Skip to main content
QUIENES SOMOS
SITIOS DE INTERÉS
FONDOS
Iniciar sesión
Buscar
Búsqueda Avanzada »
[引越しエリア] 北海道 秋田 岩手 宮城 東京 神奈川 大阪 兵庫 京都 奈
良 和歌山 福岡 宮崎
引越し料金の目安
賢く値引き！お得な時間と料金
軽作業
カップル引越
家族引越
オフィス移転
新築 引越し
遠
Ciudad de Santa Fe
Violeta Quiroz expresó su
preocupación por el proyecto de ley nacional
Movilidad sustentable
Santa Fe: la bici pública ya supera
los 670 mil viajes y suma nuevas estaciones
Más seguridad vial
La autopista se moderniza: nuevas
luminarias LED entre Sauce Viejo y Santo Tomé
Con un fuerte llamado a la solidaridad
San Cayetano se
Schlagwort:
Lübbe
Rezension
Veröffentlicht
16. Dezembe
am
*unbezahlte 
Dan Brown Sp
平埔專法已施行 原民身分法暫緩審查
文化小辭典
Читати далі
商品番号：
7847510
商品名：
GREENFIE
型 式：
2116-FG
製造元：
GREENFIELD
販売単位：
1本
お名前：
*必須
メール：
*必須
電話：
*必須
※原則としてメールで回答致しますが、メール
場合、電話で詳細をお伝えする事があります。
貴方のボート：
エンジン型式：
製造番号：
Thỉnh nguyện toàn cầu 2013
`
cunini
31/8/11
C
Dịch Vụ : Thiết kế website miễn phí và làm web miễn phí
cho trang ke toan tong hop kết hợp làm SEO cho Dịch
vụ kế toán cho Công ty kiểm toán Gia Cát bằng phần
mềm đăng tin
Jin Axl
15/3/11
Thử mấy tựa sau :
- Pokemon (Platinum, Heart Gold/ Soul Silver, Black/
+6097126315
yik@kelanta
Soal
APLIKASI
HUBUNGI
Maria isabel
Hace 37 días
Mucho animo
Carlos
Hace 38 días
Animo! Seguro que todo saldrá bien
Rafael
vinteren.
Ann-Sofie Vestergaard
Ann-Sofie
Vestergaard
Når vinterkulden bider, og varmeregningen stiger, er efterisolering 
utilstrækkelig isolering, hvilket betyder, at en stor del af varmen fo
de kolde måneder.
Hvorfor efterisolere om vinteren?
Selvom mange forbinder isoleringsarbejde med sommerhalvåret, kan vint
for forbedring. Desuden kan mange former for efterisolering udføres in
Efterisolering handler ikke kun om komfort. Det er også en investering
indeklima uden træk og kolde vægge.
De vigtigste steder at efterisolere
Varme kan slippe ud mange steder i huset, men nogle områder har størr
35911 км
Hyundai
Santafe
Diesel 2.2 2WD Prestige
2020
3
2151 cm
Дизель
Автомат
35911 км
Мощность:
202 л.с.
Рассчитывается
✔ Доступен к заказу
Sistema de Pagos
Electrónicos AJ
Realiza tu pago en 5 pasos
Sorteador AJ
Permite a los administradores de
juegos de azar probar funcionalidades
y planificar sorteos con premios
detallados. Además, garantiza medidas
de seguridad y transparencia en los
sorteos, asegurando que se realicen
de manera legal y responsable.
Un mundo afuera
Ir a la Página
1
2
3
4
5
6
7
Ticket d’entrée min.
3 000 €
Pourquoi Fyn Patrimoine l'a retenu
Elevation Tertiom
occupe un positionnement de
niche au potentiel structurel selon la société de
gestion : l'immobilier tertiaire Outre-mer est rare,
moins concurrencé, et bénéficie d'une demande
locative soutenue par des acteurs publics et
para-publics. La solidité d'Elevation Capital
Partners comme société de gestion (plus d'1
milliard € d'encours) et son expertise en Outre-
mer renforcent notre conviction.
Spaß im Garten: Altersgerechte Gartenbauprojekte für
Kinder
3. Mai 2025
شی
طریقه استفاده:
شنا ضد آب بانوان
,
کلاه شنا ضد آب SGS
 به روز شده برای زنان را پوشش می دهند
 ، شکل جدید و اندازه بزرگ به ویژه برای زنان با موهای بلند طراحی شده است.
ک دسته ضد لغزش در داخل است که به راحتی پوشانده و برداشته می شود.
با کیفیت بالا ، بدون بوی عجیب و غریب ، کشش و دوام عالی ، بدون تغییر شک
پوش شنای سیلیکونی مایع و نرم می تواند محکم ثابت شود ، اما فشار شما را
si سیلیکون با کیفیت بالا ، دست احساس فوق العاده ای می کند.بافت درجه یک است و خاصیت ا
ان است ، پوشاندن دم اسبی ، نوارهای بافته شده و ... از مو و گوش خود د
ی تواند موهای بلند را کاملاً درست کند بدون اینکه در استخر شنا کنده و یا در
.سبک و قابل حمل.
==============================
§ **Task item**
Copy each line of the listing that includes "kolde".

§ **Output of the exercise**
de kolde måneder.
indeklima uden træk og kolde vægge.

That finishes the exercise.